The state says it’s well on its way toward implementing an electronic system where patients, doctors, hospitals and other healthcare providers across Georgia can access medical records.
Photo Credit Courtesy: Cal State University at Chico
As more healthcare providers transition to electronic medical records, stacks of alphabetized folders will likely go away. GeorgiaDirect allows a secure way for providers to exchange patient records.
The goal is to improve efficiency and deliver better patient care.
The first phase is called GeorgiaDirect, and it’s a offered through the Georgia Health Information Network. Now that it’s up and running, it promises to make sharing medical data easier.
Often times, when your doctor creates a medical record, it’s of the paper variety. So when you have to visit a lab or a specialist, for example, that information has to make it from point A to point B.

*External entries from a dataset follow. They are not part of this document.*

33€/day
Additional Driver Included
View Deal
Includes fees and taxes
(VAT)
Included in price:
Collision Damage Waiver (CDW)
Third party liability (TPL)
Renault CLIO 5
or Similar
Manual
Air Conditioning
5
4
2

“Today, a lot of that happens over the phone, through unsecure Email, through fax,” or it doesn’t happen at all, says Kelly Gonzalez. She’s the Health IT Coordinator for Georgia. Gonzalez says the new GeorgiaDirect system gives medical providers a central, secure way to Email patient information.
About 2,100 healthcare providers across Georgia are on the system.

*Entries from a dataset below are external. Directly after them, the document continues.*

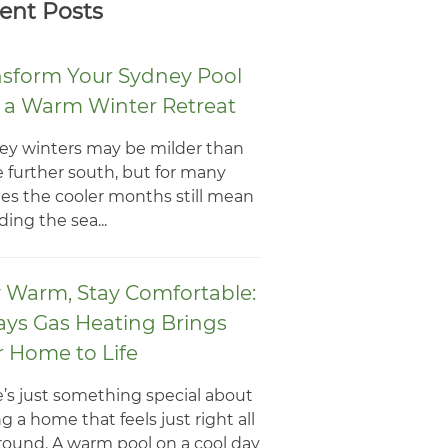
ent Posts
nsform Your Sydney Pool
o a Warm Winter Retreat
ey winters may be milder than
 further south, but for many
ies the cooler months still mean
ing the sea...
y Warm, Stay Comfortable:
ays Gas Heating Brings
r Home to Life
’s just something special about
g a home that feels just right all
round. A warm pool on a cool day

One is Emanuel Medical Center, a 42-bed hospital in Swainsboro.
“Right now we’ve used it to eliminate a lot of faxing” and other means of sending records from place-to-place, says David Flanders, Emanuel’s Chief Information Officer. “GeorgiaDirect provides that platform for us.”

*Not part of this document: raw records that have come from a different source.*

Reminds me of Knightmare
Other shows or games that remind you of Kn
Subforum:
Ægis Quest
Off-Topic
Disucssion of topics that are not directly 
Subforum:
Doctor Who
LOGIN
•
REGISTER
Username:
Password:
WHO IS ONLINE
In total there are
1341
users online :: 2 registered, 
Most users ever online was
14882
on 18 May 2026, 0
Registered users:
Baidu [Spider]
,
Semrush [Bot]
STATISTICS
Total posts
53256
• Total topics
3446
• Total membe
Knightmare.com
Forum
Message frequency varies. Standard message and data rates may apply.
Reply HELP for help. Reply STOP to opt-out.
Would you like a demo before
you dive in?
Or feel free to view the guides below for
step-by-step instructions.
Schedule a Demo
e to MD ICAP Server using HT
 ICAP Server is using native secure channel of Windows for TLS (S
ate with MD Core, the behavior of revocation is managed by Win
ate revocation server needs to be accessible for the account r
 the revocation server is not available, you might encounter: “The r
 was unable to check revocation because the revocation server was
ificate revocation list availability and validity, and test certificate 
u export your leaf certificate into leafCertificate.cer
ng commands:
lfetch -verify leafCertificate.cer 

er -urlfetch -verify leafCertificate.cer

A federal stimulus grant funds the program, so it’s free to providers.
GeorgiaDirect is the first phase in a broader effort to create a statewide health information network.
Medicity is the company behind the network. Based in Salt Lake City, Medicity also has a large office in Alpharetta. And its business is booming.
“We really have seen quite an increase in the demand for the kinds of things we do, really over the last four or five years, as standards for moving data around have improved and the adoption of electronic systems inside primarily physicians offices have increased,” says Rebecca Little, a senior VP with Medicity.
Little expects the trend to continue as parts of the federal Affordable Care Act take effect.
Meanwhlie, Phase II of the state’s Health Information Network is scheduled to come online later this year. That phase will link various medical record systems into a central portal, and allow providers to much more than send and receive secure Email.